• [Problem requirements]:
The records that follow are to be transcribed in full, leaving out each picture.

(Beginning of Records for the exercise)

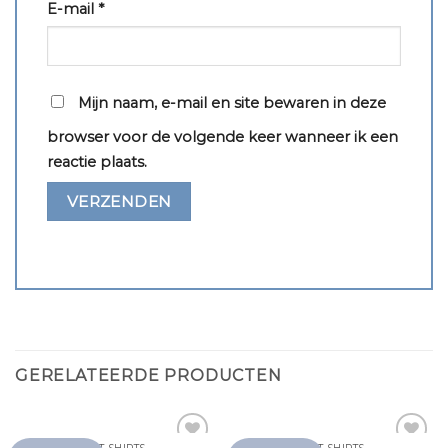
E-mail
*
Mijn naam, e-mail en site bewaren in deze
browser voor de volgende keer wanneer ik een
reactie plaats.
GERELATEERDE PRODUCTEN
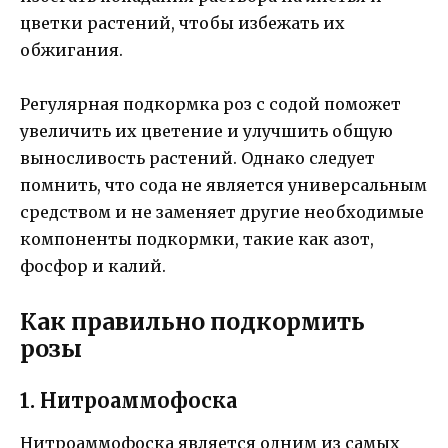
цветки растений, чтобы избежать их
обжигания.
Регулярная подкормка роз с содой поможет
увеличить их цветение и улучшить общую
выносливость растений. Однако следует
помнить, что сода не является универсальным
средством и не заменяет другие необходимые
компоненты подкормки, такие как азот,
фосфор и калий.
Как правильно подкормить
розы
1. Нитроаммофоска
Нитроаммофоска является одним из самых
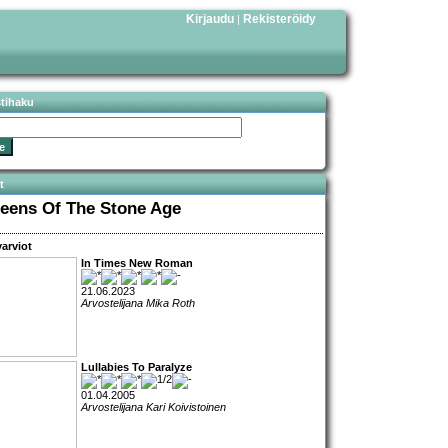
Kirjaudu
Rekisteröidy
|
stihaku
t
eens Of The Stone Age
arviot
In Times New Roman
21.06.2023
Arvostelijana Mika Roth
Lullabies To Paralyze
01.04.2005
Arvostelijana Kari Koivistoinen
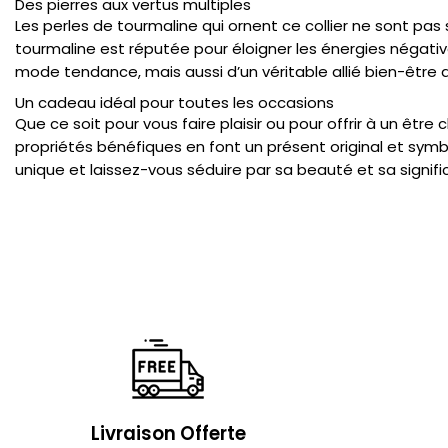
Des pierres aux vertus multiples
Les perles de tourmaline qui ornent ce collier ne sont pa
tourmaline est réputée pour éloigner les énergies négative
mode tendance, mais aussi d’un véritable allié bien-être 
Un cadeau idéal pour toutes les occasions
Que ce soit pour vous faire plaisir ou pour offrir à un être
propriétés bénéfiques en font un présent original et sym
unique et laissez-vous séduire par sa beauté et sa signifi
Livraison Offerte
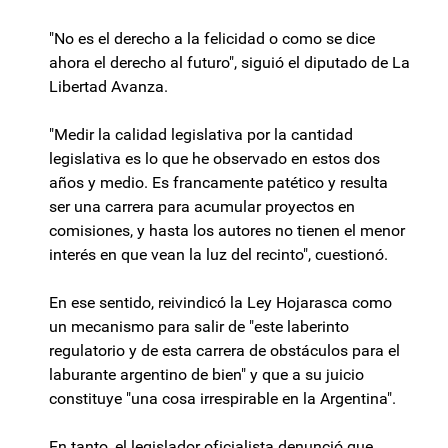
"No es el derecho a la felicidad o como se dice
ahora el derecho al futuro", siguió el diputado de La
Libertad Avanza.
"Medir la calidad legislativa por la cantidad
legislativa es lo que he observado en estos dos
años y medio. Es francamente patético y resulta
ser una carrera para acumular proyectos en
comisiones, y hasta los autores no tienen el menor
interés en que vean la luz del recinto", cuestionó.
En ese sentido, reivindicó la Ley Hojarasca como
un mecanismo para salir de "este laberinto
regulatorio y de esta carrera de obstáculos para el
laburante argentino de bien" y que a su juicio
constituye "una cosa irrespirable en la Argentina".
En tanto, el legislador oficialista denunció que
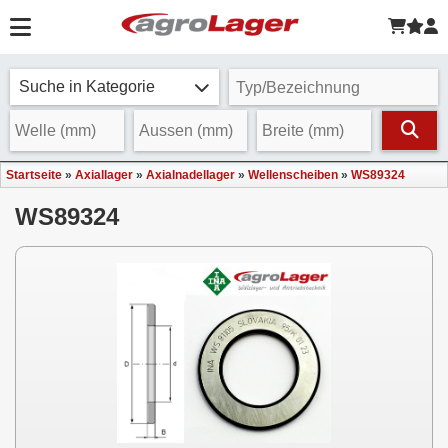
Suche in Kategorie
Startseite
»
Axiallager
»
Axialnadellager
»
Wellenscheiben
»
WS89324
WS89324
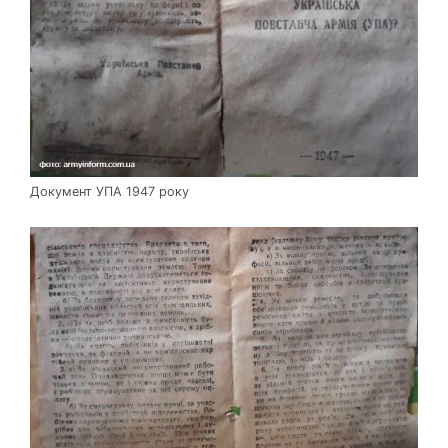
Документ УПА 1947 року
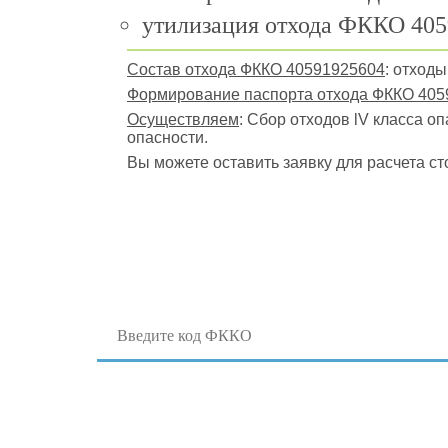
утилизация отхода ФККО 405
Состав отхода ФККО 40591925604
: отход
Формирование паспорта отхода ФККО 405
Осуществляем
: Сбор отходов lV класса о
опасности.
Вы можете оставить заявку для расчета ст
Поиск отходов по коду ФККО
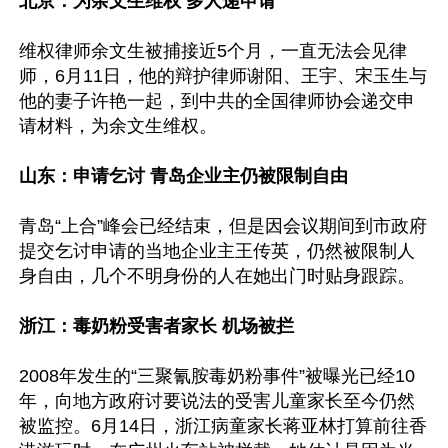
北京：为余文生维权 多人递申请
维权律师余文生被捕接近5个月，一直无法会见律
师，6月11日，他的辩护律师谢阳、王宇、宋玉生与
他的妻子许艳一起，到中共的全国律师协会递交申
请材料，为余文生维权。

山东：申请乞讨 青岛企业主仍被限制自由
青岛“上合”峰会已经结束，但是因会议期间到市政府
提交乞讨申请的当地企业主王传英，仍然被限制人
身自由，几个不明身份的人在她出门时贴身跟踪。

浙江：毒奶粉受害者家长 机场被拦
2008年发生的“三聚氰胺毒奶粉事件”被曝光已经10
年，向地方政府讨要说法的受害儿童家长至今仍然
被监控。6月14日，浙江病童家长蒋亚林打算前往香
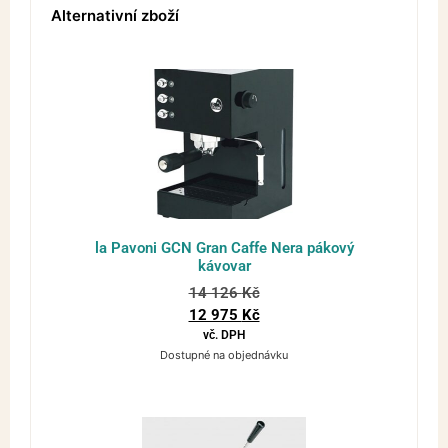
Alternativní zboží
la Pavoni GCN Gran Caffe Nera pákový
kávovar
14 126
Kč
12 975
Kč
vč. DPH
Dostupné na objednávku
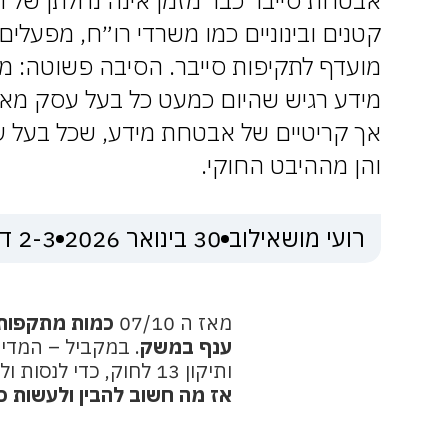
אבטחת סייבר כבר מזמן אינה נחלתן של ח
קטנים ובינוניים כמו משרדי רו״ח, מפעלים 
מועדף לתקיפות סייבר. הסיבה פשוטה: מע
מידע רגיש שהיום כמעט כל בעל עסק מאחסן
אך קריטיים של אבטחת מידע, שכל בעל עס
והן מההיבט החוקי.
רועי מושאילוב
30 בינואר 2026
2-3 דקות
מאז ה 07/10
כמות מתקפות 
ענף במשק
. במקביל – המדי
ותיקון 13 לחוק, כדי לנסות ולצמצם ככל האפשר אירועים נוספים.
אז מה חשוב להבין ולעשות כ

(End of Records for the exercise)

• [Response to this exercise]:
E-mail
*
Mijn naam, e-mail en site bewaren in deze
browser voor de volgende keer wanneer ik een
reactie plaats.
GERELATEERDE PRODUCTEN
цветки растений, чтобы избежать их
обжигания.
Регулярная подкормка роз с содой поможет
увеличить их цветение и улучшить общую
выносливость растений. Однако следует
помнить, что сода не является универсальным
средством и не заменяет другие необходимые
компоненты подкормки, такие как азот,
фосфор и калий.
Как правильно подкормить
розы
1. Нитроаммофоска
Нитроаммофоска является одним из самых
Kirjaudu
Rekisteröidy
|
stihaku
t
eens Of The Stone Age
arviot
In Times New Roman
21.06.2023
Arvostelijana Mika Roth
Lullabies To Paralyze
01.04.2005
Arvostelijana Kari Koivistoinen
Des pierres aux vertus multiples
Les perles de tourmaline qui ornent ce collier ne sont pa
tourmaline est réputée pour éloigner les énergies négative
mode tendance, mais aussi d’un véritable allié bien-être 
Un cadeau idéal pour toutes les occasions
Que ce soit pour vous faire plaisir ou pour offrir à un être
propriétés bénéfiques en font un présent original et sym
unique et laissez-vous séduire par sa beauté et sa signifi
Livraison Offerte
"No es el derecho a la felicidad o como se dice
ahora el derecho al futuro", siguió el diputado de La
Libertad Avanza.
"Medir la calidad legislativa por la cantidad
legislativa es lo que he observado en estos dos
años y medio. Es francamente patético y resulta
ser una carrera para acumular proyectos en
comisiones, y hasta los autores no tienen el menor
interés en que vean la luz del recinto", cuestionó.
En ese sentido, reivindicó la Ley Hojarasca como
un mecanismo para salir de "este laberinto
regulatorio y de esta carrera de obstáculos para el
laburante argentino de bien" y que a su juicio
constituye "una cosa irrespirable en la Argentina".
En tanto, el legislador oficialista denunció que
Suche in Kategorie
Startseite
»
Axiallager
»
Axialnadellager
»
Wellenscheiben
»
WS89324
WS89324
Документ УПА 1947 року
утилизация отхода ФККО 405
Состав отхода ФККО 40591925604
: отход
Формирование паспорта отхода ФККО 405
Осуществляем
: Сбор отходов lV класса о
опасности.
Вы можете оставить заявку для расчета ст
Поиск отходов по коду ФККО
北京：为余文生维权 多人递申请
维权律师余文生被捕接近5个月，一直无法会见律
师，6月11日，他的辩护律师谢阳、王宇、宋玉生与
他的妻子许艳一起，到中共的全国律师协会递交申
请材料，为余文生维权。

山东：申请乞讨 青岛企业主仍被限制自由
青岛“上合”峰会已经结束，但是因会议期间到市政府
提交乞讨申请的当地企业主王传英，仍然被限制人
身自由，几个不明身份的人在她出门时贴身跟踪。

浙江：毒奶粉受害者家长 机场被拦
2008年发生的“三聚氰胺毒奶粉事件”被曝光已经10
年，向地方政府讨要说法的受害儿童家长至今仍然
被监控。6月14日，浙江病童家长蒋亚林打算前往香
Alternativní zboží
la Pavoni GCN Gran Caffe Nera pákový
kávovar
14 126
Kč
12 975
Kč
vč. DPH
Dostupné na objednávku
אבטחת סייבר כבר מזמן אינה נחלתן של ח
קטנים ובינוניים כמו משרדי רו״ח, מפעלים 
מועדף לתקיפות סייבר. הסיבה פשוטה: מע
מידע רגיש שהיום כמעט כל בעל עסק מאחסן
אך קריטיים של אבטחת מידע, שכל בעל עס
והן מההיבט החוקי.
רועי מושאילוב
30 בינואר 2026
2-3 דקות
מאז ה 07/10
כמות מתקפות 
ענף במשק
. במקביל – המדי
ותיקון 13 לחוק, כדי לנסות ולצמצם ככל האפשר אירועים נוספים.
אז מה חשוב להבין ולעשות כ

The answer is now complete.